The interplay with expertise 🔗︎
I think that Klein’s essay on expertise gives us some useful frames to understand this situation.
Experts, especially domain experts in a particular application or programming language or framework, can often look at a profiler and “see” the answers to many of the above questions, even thought they are not literally present in the profile.
They can “read between the lines” to ask and even answer the “right“ or “better” questions, instead of stopping at the questions literally answered by the profiler. Additionally, and importantly, when they can’t do so for one reason or another, experts will be much faster to recognize that that the profiler is asking the wrong questions, and find or build another tool, instead of continuing to bash their head against the same profile in the hopes that it will somehow yield an understanding it does not contain.
This perspective also explains, I think, some of the disconnect I see in the discourse and the common understanding of performance engineering. If you look at an expert performance engineer, you will, in fact, observe that they spend a lot of time looking at profiles; from this, it’s temping to conclude that this is, in some sense, the main thing that they are doing.

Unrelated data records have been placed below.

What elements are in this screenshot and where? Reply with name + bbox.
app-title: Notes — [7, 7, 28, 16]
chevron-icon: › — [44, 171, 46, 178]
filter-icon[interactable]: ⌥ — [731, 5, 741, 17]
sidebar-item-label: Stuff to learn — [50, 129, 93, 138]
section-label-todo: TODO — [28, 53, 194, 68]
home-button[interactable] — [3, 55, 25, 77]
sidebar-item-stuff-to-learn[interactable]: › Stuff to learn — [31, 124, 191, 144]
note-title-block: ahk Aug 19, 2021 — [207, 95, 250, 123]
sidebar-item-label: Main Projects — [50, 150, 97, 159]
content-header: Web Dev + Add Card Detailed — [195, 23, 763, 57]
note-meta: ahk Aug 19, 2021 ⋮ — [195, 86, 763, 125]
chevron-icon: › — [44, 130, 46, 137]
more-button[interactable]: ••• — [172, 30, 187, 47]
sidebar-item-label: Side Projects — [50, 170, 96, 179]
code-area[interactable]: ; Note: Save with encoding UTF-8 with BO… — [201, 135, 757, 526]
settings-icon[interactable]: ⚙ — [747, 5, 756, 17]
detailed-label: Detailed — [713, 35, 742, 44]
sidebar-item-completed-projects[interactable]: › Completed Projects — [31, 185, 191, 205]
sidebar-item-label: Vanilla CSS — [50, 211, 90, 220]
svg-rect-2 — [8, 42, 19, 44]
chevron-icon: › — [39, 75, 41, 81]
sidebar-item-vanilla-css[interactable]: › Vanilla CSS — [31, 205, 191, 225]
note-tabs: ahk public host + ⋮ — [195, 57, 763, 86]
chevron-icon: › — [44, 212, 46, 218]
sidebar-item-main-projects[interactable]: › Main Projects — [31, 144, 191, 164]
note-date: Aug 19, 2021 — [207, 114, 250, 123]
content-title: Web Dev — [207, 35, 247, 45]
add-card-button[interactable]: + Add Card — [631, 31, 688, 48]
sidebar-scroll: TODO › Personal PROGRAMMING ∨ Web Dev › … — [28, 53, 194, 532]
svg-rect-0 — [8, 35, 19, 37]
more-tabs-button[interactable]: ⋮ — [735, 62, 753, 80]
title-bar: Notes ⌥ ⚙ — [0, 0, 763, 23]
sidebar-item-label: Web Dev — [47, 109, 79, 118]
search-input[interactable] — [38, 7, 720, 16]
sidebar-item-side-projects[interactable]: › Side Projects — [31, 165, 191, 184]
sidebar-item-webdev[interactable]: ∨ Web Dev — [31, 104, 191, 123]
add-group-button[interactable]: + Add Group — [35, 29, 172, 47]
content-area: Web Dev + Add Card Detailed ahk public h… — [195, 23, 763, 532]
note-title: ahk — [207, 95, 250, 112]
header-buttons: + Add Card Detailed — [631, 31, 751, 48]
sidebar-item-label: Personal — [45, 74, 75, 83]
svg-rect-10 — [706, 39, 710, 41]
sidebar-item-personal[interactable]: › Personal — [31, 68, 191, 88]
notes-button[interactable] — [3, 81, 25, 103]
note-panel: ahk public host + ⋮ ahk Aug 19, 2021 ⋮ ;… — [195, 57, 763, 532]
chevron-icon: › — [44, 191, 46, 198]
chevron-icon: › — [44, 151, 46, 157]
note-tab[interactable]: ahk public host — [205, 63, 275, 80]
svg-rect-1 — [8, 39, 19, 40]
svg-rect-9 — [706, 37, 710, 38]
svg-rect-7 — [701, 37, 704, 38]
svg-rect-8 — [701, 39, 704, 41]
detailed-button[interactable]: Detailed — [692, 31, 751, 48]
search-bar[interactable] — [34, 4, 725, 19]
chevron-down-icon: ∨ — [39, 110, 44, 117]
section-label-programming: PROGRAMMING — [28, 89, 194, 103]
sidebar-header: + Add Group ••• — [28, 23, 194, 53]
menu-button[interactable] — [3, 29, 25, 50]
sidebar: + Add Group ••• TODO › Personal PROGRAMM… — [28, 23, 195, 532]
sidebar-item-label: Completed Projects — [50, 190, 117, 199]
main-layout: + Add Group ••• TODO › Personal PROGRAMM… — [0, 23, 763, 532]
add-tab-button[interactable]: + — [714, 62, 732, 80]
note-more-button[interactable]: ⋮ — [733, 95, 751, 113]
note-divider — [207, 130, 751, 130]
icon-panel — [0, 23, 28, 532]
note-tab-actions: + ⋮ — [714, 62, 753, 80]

However, these expert performance engineers, on inspection, are using profilers differently than a novice does, or than a naive observer might expect. And that usage is driven by their ability to see different information in a profile! When they look at a profile, they are not just looking at the literal information displayed, but rather using that as one of several inputs to enhance and build their model of the program, and to update and evolve their mental model of the system, and to test and formulate hypotheses which they test, through further optimization and further profiling runs (potentially with different profilers).